▼
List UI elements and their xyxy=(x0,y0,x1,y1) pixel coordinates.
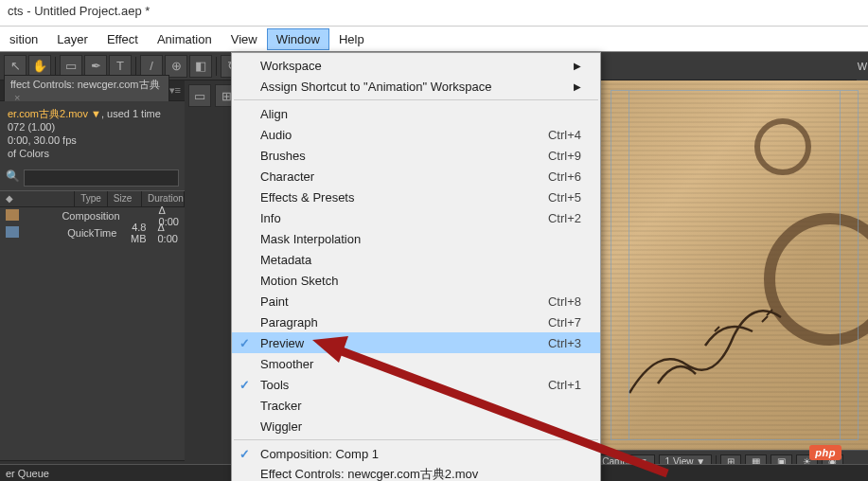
check-icon: ✓ xyxy=(239,378,250,392)
hand-tool-icon[interactable]: ✋ xyxy=(28,55,51,78)
menu-item-label: Info xyxy=(260,211,281,225)
cell-size: 4.8 MB xyxy=(122,221,151,245)
menu-item-effects-presets[interactable]: Effects & PresetsCtrl+5 xyxy=(232,187,600,207)
menu-item-motion-sketch[interactable]: Motion Sketch xyxy=(232,270,600,291)
menu-item-label: Paint xyxy=(260,294,289,309)
menu-item-label: Smoother xyxy=(260,357,313,371)
menu-shortcut: Ctrl+4 xyxy=(548,128,581,142)
cell-type: Composition xyxy=(56,209,125,223)
menu-shortcut: Ctrl+1 xyxy=(548,378,581,392)
menu-item-metadata[interactable]: Metadata xyxy=(232,249,600,270)
menu-shortcut: Ctrl+2 xyxy=(548,211,581,225)
menu-item-mask-interpolation[interactable]: Mask Interpolation xyxy=(232,228,600,249)
menu-item-label: Audio xyxy=(260,128,292,142)
menu-item-label: Mask Interpolation xyxy=(260,232,361,246)
col-type[interactable]: Type xyxy=(75,191,108,206)
menu-shortcut: Ctrl+8 xyxy=(548,294,581,309)
menubar: sitionLayerEffectAnimationViewWindowHelp xyxy=(0,27,868,52)
menu-shortcut: Ctrl+7 xyxy=(548,315,581,330)
decorative-flourish xyxy=(620,289,790,402)
menu-item-label: Composition: Comp 1 xyxy=(260,447,379,461)
menu-item-smoother[interactable]: Smoother xyxy=(232,353,600,374)
composition-icon[interactable]: ▭ xyxy=(188,84,211,107)
project-rows: CompositionΔ 0:00QuickTime4.8 MBΔ 0:00 xyxy=(0,207,185,241)
submenu-arrow-icon: ▶ xyxy=(574,61,581,71)
menu-effect[interactable]: Effect xyxy=(97,28,148,50)
menu-item-label: Assign Shortcut to "Animation" Workspace xyxy=(260,80,492,94)
menu-item-effect-controls-newcger-com-2-mov[interactable]: Effect Controls: newcger.com古典2.mov xyxy=(232,464,600,481)
decorative-swirl xyxy=(754,118,811,175)
menu-item-align[interactable]: Align xyxy=(232,103,600,124)
menu-item-brushes[interactable]: BrushesCtrl+9 xyxy=(232,145,600,166)
menu-animation[interactable]: Animation xyxy=(148,28,221,50)
menu-item-paragraph[interactable]: ParagraphCtrl+7 xyxy=(232,312,600,332)
menu-item-label: Tools xyxy=(260,378,289,392)
menu-item-label: Preview xyxy=(260,336,304,350)
submenu-arrow-icon: ▶ xyxy=(574,81,581,92)
menu-item-label: Workspace xyxy=(260,59,322,73)
menu-item-label: Character xyxy=(260,169,314,184)
right-panel-collapsed[interactable]: W xyxy=(857,52,868,80)
menu-item-character[interactable]: CharacterCtrl+6 xyxy=(232,166,600,187)
panel-tabs: ffect Controls: newcger.com古典 × ▾≡ xyxy=(0,80,185,101)
menu-item-label: Metadata xyxy=(260,253,311,267)
check-icon: ✓ xyxy=(239,336,250,350)
menu-item-workspace[interactable]: Workspace▶ xyxy=(232,55,600,76)
menu-item-paint[interactable]: PaintCtrl+8 xyxy=(232,291,600,312)
menu-item-label: Paragraph xyxy=(260,315,318,330)
cell-duration: Δ 0:00 xyxy=(151,221,185,245)
selection-tool-icon[interactable]: ↖ xyxy=(4,55,27,78)
project-colors: of Colors xyxy=(8,147,177,160)
window-menu-dropdown: Workspace▶Assign Shortcut to "Animation"… xyxy=(231,52,601,481)
item-type-icon xyxy=(6,226,19,238)
pen-tool-icon[interactable]: ✒ xyxy=(84,55,107,78)
project-filename[interactable]: er.com古典2.mov ▼ xyxy=(8,108,101,119)
menu-sition[interactable]: sition xyxy=(0,28,47,50)
menu-item-label: Motion Sketch xyxy=(260,274,338,288)
cell-type: QuickTime xyxy=(62,226,122,240)
window-titlebar: cts - Untitled Project.aep * xyxy=(0,0,868,27)
project-search-row: 🔍 xyxy=(0,166,185,190)
menu-shortcut: Ctrl+6 xyxy=(548,169,581,184)
menu-layer[interactable]: Layer xyxy=(47,28,97,50)
item-type-icon xyxy=(6,209,19,221)
menu-item-tools[interactable]: ✓ToolsCtrl+1 xyxy=(232,374,600,395)
panel-menu-icon[interactable]: ▾≡ xyxy=(169,84,181,97)
check-icon: ✓ xyxy=(239,447,250,461)
menu-window[interactable]: Window xyxy=(267,28,329,50)
brush-tool-icon[interactable]: / xyxy=(140,55,163,78)
col-name-icon[interactable]: ◆ xyxy=(0,191,75,206)
menu-item-preview[interactable]: ✓PreviewCtrl+3 xyxy=(232,332,600,353)
titlebar-text: cts - Untitled Project.aep * xyxy=(8,4,150,18)
menu-help[interactable]: Help xyxy=(329,28,374,50)
project-info: er.com古典2.mov ▼, used 1 time 072 (1.00) … xyxy=(0,101,185,166)
menu-item-audio[interactable]: AudioCtrl+4 xyxy=(232,124,600,145)
menu-item-composition-comp-1[interactable]: ✓Composition: Comp 1 xyxy=(232,443,600,464)
table-row[interactable]: QuickTime4.8 MBΔ 0:00 xyxy=(0,224,185,241)
menu-shortcut: Ctrl+3 xyxy=(548,336,581,350)
col-size[interactable]: Size xyxy=(108,191,142,206)
menu-item-tracker[interactable]: Tracker xyxy=(232,395,600,416)
menu-item-info[interactable]: InfoCtrl+2 xyxy=(232,207,600,228)
composition-viewer[interactable] xyxy=(601,80,868,450)
menu-item-label: Effect Controls: newcger.com古典2.mov xyxy=(260,466,478,481)
stamp-tool-icon[interactable]: ⊕ xyxy=(165,55,187,78)
cell-size xyxy=(126,215,153,217)
menu-item-wiggler[interactable]: Wiggler xyxy=(232,416,600,436)
eraser-tool-icon[interactable]: ◧ xyxy=(189,55,212,78)
php-watermark: php xyxy=(809,445,841,460)
menu-item-label: Align xyxy=(260,107,288,121)
menu-item-label: Wiggler xyxy=(260,419,302,434)
menu-item-assign-shortcut-to-animation-workspace[interactable]: Assign Shortcut to "Animation" Workspace… xyxy=(232,76,600,97)
toolbar-separator xyxy=(135,57,136,76)
rect-tool-icon[interactable]: ▭ xyxy=(60,55,82,78)
project-resolution: 072 (1.00) xyxy=(8,120,177,134)
menu-item-label: Effects & Presets xyxy=(260,190,354,205)
toolbar-separator xyxy=(55,57,56,76)
text-tool-icon[interactable]: T xyxy=(109,55,132,78)
menu-separator xyxy=(234,99,598,100)
search-icon[interactable]: 🔍 xyxy=(6,169,20,187)
project-search-input[interactable] xyxy=(24,169,179,187)
menu-view[interactable]: View xyxy=(221,28,267,50)
project-panel: ffect Controls: newcger.com古典 × ▾≡ er.co… xyxy=(0,80,185,481)
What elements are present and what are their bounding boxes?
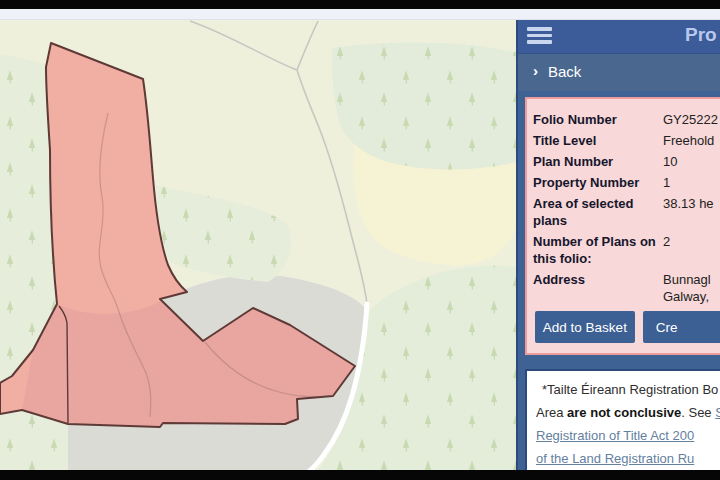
back-chevron-icon: › xyxy=(533,62,538,79)
top-black-bar xyxy=(0,0,720,9)
panel-header: Pro xyxy=(518,20,720,53)
detail-row-folio-number: Folio Number GY25222 xyxy=(533,111,720,128)
back-label: Back xyxy=(548,63,581,80)
details-actions: Add to Basket Cre xyxy=(533,311,720,343)
disclaimer-line1: *Tailte Éireann Registration Bo xyxy=(536,378,720,401)
disclaimer-link-line3[interactable]: Registration of Title Act 200 xyxy=(536,424,720,447)
disclaimer-box: *Tailte Éireann Registration Bo Area are… xyxy=(525,369,720,480)
disclaimer-line2: Area are not conclusive. See S xyxy=(536,401,720,424)
create-button[interactable]: Cre xyxy=(643,311,720,343)
browser-chrome-strip xyxy=(0,9,720,20)
detail-row-address: Address Bunnagl Galway, xyxy=(533,271,720,305)
detail-row-plan-count: Number of Plans on this folio: 2 xyxy=(533,233,720,267)
disclaimer-link-start[interactable]: S xyxy=(715,405,720,420)
detail-row-area: Area of selected plans 38.13 he xyxy=(533,195,720,229)
back-button[interactable]: › Back xyxy=(518,53,720,91)
detail-row-property-number: Property Number 1 xyxy=(533,174,720,191)
panel-title: Pro xyxy=(685,24,717,46)
bottom-black-bar xyxy=(0,470,720,480)
detail-row-plan-number: Plan Number 10 xyxy=(533,153,720,170)
menu-icon[interactable] xyxy=(527,27,552,46)
detail-row-title-level: Title Level Freehold xyxy=(533,132,720,149)
folio-details-box: Folio Number GY25222 Title Level Freehol… xyxy=(525,97,720,355)
disclaimer-link-line4[interactable]: of the Land Registration Ru xyxy=(536,447,720,470)
add-to-basket-button[interactable]: Add to Basket xyxy=(535,311,635,343)
property-panel: Pro › Back Folio Number GY25222 Title Le… xyxy=(516,20,720,470)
▲
Only a number is expected in response: how many lines of the records above include the word "details".

2